It all started with a flame.
When 43-year-old Laxmi Paudel, a resident of Bharatpur-2, Aaptari- Milan tole, went to her neighboring community of Gaidakot to participate in a wedding, she did not realize that it would be a test for her fire safety skills that day.
At the ceremony, some people were busy preparing selroti, a Nepali version of rice flour doughnut, in large utensils containing significant quantities of oil. Due to some technical glitch, the flame in the gas stove went out of control and people fled fearing a big fire. Listening to the commotion, Laxmi quickly reached the scene, calmly turned off the gas regulator and sealed off the lid of the utensil, preventing any further escalation.
Laxmi is one of the many CERT volunteers in Bharatpur who recently received training on firefighting and kitchen fire safety through UNDP, thanks to support from EU Humanitarian Aid. Had she not identified the problem and aptly utilized her skills on time, the small fire incident at the wedding could have turned into a huge catastrophe.
“I used to be terrified before whenever I saw fire breakouts. But the training from UNDP helped me erase some common misconceptions regarding different types of fires in our community and provided me both skills and confidence to deal with them effectively,” said Laxmi.
Laxmi is also the Vice-Chairperson of a mothers’ group in Milan tole, which is a poverty pocket area of Bharatpur. The tole with various socio-economic vulnerabilities is also at a very high risk of fire. Mostly daily wages workers and landless people reside in this informal settlement. The houses here have very narrow spaces and paths which are not accessible by ambulance and fire trucks during emergencies. A risk assessment carried out by UNDP had pointed to an urgent need to enhance the understanding of communities on fire risks in this area and provide skills, knowledge and resources for effective response.
“There was a fire in my community in 2018 which completely destroyed three houses and wounded three people,” Laxmi recalls. She added that if they had received such trainings earlier, the first responders would have been able to deal with the incident effectively and prevent further loss. She has also emphasized that such trainings would be very useful for women like her who are constantly exposed to fire in the kitchen every day.
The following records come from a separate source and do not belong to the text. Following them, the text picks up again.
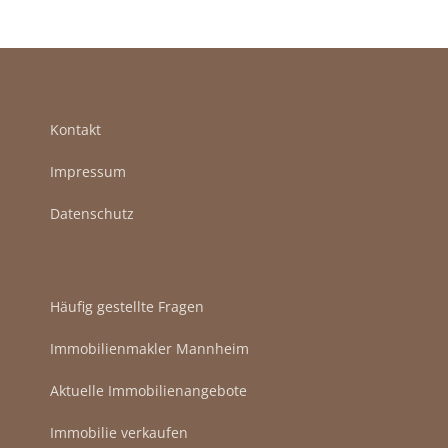
Kontakt
Impressum
Datenschutz
Häufig gestellte Fragen
Immobilienmakler Mannheim
Aktuelle Immobilienangebote
Immobilie verkaufen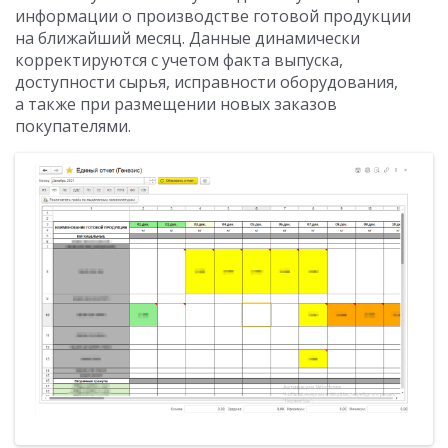
информации о производстве готовой продукции
на ближайший месяц. Данные динамически
корректируются с учетом факта выпуска,
доступности сырья, исправности оборудования,
а также при размещении новых заказов
покупателями.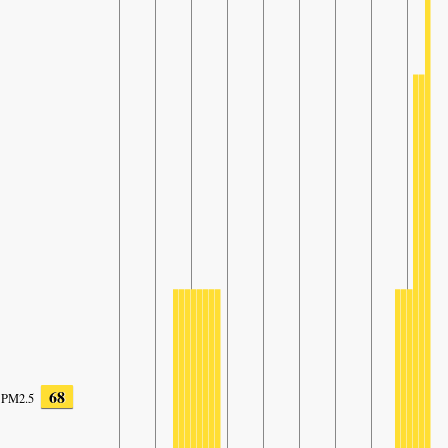
68
PM2.5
Understanding how crucial firefighting skills can be for saving lives, Laxmi has been actively involved in transferring her skills and knowledge to other people in her community. Recognizing her bravery and commitment, Bharatpur Metropolitan City recently felicitated her with a token of appreciation during the inauguration ceremony of the Municipal Emergency Operation Centre (MEOC) by EU Ambassador H.E. Nona Deprez in February.
“Urban disaster preparedness is very crucial and urgent in Nepal. We are happy to see local communities, especially women, in Bharatpur take ownership of such initiatives to strengthen systems at all levels to effectively respond to disasters in the urban pockets and save lives.”, said EU Ambassador to Nepal H.E. Nona Deprez at the ceremony.
“Fire has become an inseparable part of our lives now. It’s quite inspiring for us to hear stories about women in Bharatpur bravely responding to fires by utilizing their knowledge and skills, and supporting the Metropolitan’s overall disaster preparedness and response mechanism.”, added Bharatpur Metropolitan City’s Mayor Renu Dahal.
The urban disaster preparedness project has reached out to more than 200 women like Laxmi through different trainings and awareness campaigns on fire safety and preparedness. More of such trainings are in the pipeline.